Terreur au cinéma

http://www.lesinrocks.com/actualite/actu-article/t/1266237001/article/nouvelle-intervention-de-la-police-dans-une-salle-ugc/

 

Nous vivons donc dans un monde ou les gamines de 14 ans peuvent se retrouver en garde à vue pendant des heures, où les oeuvres d’art contradictoires avec notre vénéré roi-ampoule-75W sont proscrites et où … la maréchaussée intervient dans les salles de cinéma pour morigéner la plèbe qui a l’outrecuidance de se rafraîchir avec des boissons non achetées sur place…

Comme le susurre à mon oreille Nora Jones, « we’re gonna be sinking soon » ; en fait, « we are sinking ».

C’est officiel, il est interdit (entre autres) de pénétrer dans une salle UGC avec des substances illicites. Dans ce cas précis, les substances en question ont la dangerosité d’une canette de coca. Voir d’un sandwich jambon/beurre. C’est vrai, on néglige souvent le danger et la subversion représentés par le jambon/beur et le coke. Trêve de plaisanteries orthographiques, force est de constater que même aller au ciné devient une activité à haut risque.

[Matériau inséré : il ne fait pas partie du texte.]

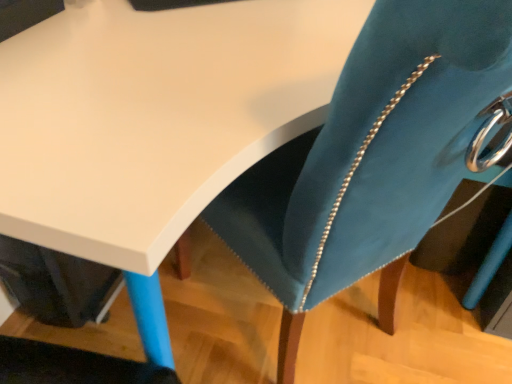 Where is `velvet teal swivel chair at center`? velvet teal swivel chair at center is located at coordinates (369, 159).

Measure the distance between velvet teal swivel chair at center and camera.

velvet teal swivel chair at center and camera are 9.81 inches apart.

In order to face velvet teal swivel chair at center, should I rotate leftwards or rightwards?

Rotate right and turn 9.848 degrees.

Image resolution: width=512 pixels, height=384 pixels. Describe the element at coordinates (369, 159) in the screenshot. I see `velvet teal swivel chair at center` at that location.

Describe the element at coordinates (154, 122) in the screenshot. I see `matte white table at upper left` at that location.

Locate an element on the screen. matte white table at upper left is located at coordinates (154, 122).

Where is `velvet teal swivel chair at center`? This screenshot has height=384, width=512. velvet teal swivel chair at center is located at coordinates (369, 159).

Which is more to the right, velvet teal swivel chair at center or matte white table at upper left?

Positioned to the right is velvet teal swivel chair at center.

Considering the positions of objects velvet teal swivel chair at center and matte white table at upper left in the image provided, who is in front, velvet teal swivel chair at center or matte white table at upper left?

velvet teal swivel chair at center is more forward.

Which is closer, (362, 80) or (242, 102)?

Point (362, 80)

From the image's perspective, is velvet teal swivel chair at center above or below matte white table at upper left?

Clearly, from the image's perspective, velvet teal swivel chair at center is below matte white table at upper left.

From a real-world perspective, is velvet teal swivel chair at center under matte white table at upper left?

No, from a real-world perspective, velvet teal swivel chair at center is not under matte white table at upper left.

Is velvet teal swivel chair at center wider or thinner than matte white table at upper left?

Considering their sizes, velvet teal swivel chair at center looks slimmer than matte white table at upper left.

Does velvet teal swivel chair at center have a greater height compared to matte white table at upper left?

Indeed, velvet teal swivel chair at center has a greater height compared to matte white table at upper left.

Which of these two, velvet teal swivel chair at center or matte white table at upper left, is bigger?

matte white table at upper left is bigger.

Is velvet teal swivel chair at center spatially inside matte white table at upper left, or outside of it?

The correct answer is: inside.

Are velvet teal swivel chair at center and matte white table at upper left making contact?

No, velvet teal swivel chair at center is not with matte white table at upper left.

Is velvet teal swivel chair at center facing towards matte white table at upper left?

Yes.

Locate an element on the screen. This screenshot has height=384, width=512. table that is behind the velvet teal swivel chair at center is located at coordinates (154, 122).

Considering the positions of objects matte white table at upper left and velvet teal swivel chair at center in the image provided, who is more to the right, matte white table at upper left or velvet teal swivel chair at center?

Positioned to the right is velvet teal swivel chair at center.

Which is in front, matte white table at upper left or velvet teal swivel chair at center?

velvet teal swivel chair at center is in front.

Which is closer, (241, 38) or (350, 241)?

Point (241, 38) is positioned farther from the camera compared to point (350, 241).

From the image's perspective, is matte white table at upper left located beneath velvet teal swivel chair at center?

No, from the image's perspective, matte white table at upper left is not beneath velvet teal swivel chair at center.

From a real-world perspective, is matte white table at upper left over velvet teal swivel chair at center?

No, from a real-world perspective, matte white table at upper left is not above velvet teal swivel chair at center.

Consider the image. Looking at their sizes, would you say matte white table at upper left is wider or thinner than velvet teal swivel chair at center?

Clearly, matte white table at upper left has more width compared to velvet teal swivel chair at center.

Is matte white table at upper left taller than velvet teal swivel chair at center?

No.

Looking at the image, does matte white table at upper left seem bigger or smaller compared to velvet teal swivel chair at center?

Considering their sizes, matte white table at upper left takes up more space than velvet teal swivel chair at center.

Is matte white table at upper left surrounding velvet teal swivel chair at center?

Indeed, velvet teal swivel chair at center is located within matte white table at upper left.

Is matte white table at upper left with velvet teal swivel chair at center?

No, matte white table at upper left is not making contact with velvet teal swivel chair at center.

Is matte white table at upper left turned away from velvet teal swivel chair at center?

Yes, matte white table at upper left is facing away from velvet teal swivel chair at center.

Can you tell me how much matte white table at upper left and velvet teal swivel chair at center differ in facing direction?

The angular difference between matte white table at upper left and velvet teal swivel chair at center is 137 degrees.

You are a GUI agent. You are given a task and a screenshot of the screen. Output one action in this format:
    pyautogui.click(x=<x>, y=<y>)
    Task: Click on the swivel chair on the right of matte white table at upper left
    The width and height of the screenshot is (512, 384).
    Given the screenshot: What is the action you would take?
    pyautogui.click(x=369, y=159)

The height and width of the screenshot is (384, 512). Identify the location of table to the left of velvet teal swivel chair at center. (154, 122).

The width and height of the screenshot is (512, 384). I want to click on swivel chair lying in front of the matte white table at upper left, so click(369, 159).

Déjà, on ne peut plus y aller en revenant de ses courses. Chargé de camembert, yaourts ou autres produit hautement nocifs comme le kiri, on représente un réel danger pour les finances UGC.

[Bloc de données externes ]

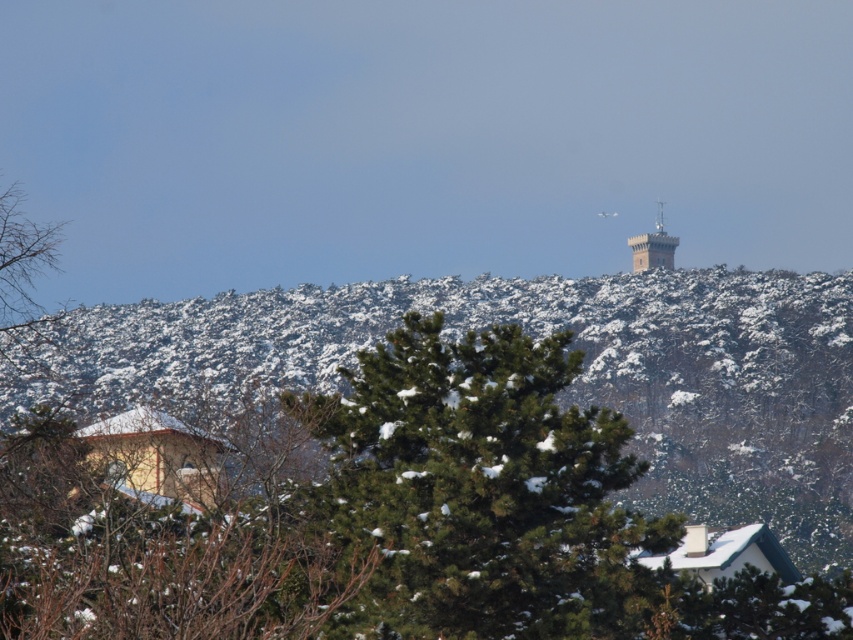 Question: Does green textured pine tree at center have a lesser width compared to brick tower at upper center?

Choices:
 (A) yes
 (B) no

Answer: (B)

Question: Is green textured pine tree at center to the left of brick tower at upper center from the viewer's perspective?

Choices:
 (A) no
 (B) yes

Answer: (B)

Question: Can you confirm if green textured pine tree at center is positioned to the right of brick tower at upper center?

Choices:
 (A) yes
 (B) no

Answer: (B)

Question: Which point is farther to the camera?

Choices:
 (A) (537, 388)
 (B) (660, 228)

Answer: (B)

Question: Among these points, which one is nearest to the camera?

Choices:
 (A) (662, 221)
 (B) (387, 595)

Answer: (B)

Il n’y a pas à tortiller, il faut immédiatement traiter le mal par la rétorsion, réagir avant l’attaque, prendre les mesures nécessaires pour éviter le cataclysme alimentaire.

Je note tout de même une certaine incohérence entre les préceptes généreusement distribués en salle avant la séance, comme «mangez 5 fruits et légumes par jour », « pour votre santé évitez de grignoter » et autres considération sur le rapport taille/poids/cholestérol de nos concitoyens, et le contenu des distributeurs en salle. Largement pourvus en soda, chocolats, bonbons, gâteaux… et étonnement vides de pommes ou de galettes sans sel. Quand aux prix pratiqués, ce n’est pas la peine d’en parler. Qui ne se laisse pas tenter par l‘idée d’amener son propre sachet de dragibus ou de car-en-sac quand les salles de ciné ne se gênent pas pour proposer les mêmes articles au prix du caviar ? je trouve beaucoup plus snob de tartiner généreusement des fraises tagadas sur mes blinis,  mais c’est moins bon. En revanche, on se fait remarquer. Et pas seulement parce qu’on a la langue rouge fluo après.

Donc, coercition.

Il y a plein de choses à mettre en place pour réfréner les ardeurs des terroristes du twix ou des révoltés du bounty (maille god, quelle classe ce soir, j’assure un max… sans doute les injections massives de substances proscrites…)
Par exemple, on peut mettre des portiques de contrôle à l’entrée des salles. Un peu comme dans les magasins ; ces arceaux qui sifflent pour signaler que l’employé de caisse a oublié d’ôter un antivol. Ou est doté d’un humour particulier et se tord de rire à vous voir toute rouge prise en sandwich (c’est une image) entre 2 vigiles à la musculature surdimensionnée (normal, ils bossent chez go-sport). Des arceaux qui détectent les aliments et les boissons. Techniquement ça doit être possible… qui se déclenchent, je ne sais pas, à l’odeur ou à la chimie… (il faudra éviter de puer des pieds, c’est tout).
Ou bien des scanners spéciaux emballages alimentaires. Des dispositifs qui se mettent à jouer « I love America » dès qu’un dangereux spectateur est armé de caramels. Qui font de projections holographiques de Félix Gray et Didier Barbelivien chantant « A toutes les filles » si on s’approche avec une bouteille de schweppes agrumes (toutes les salles n’en proposent pas, il faut se débrouiller).
Se profile ici un nouveau type de dealer : celui qui arrive à faire passer votre marque préférée de soda ou de bonbons jusqu’à la zone de tranquillité. Ce qui amène le prix du litre de schweppes agrumes à des sommets proches d’un bon Buzet (ça fait pitié, tout de même).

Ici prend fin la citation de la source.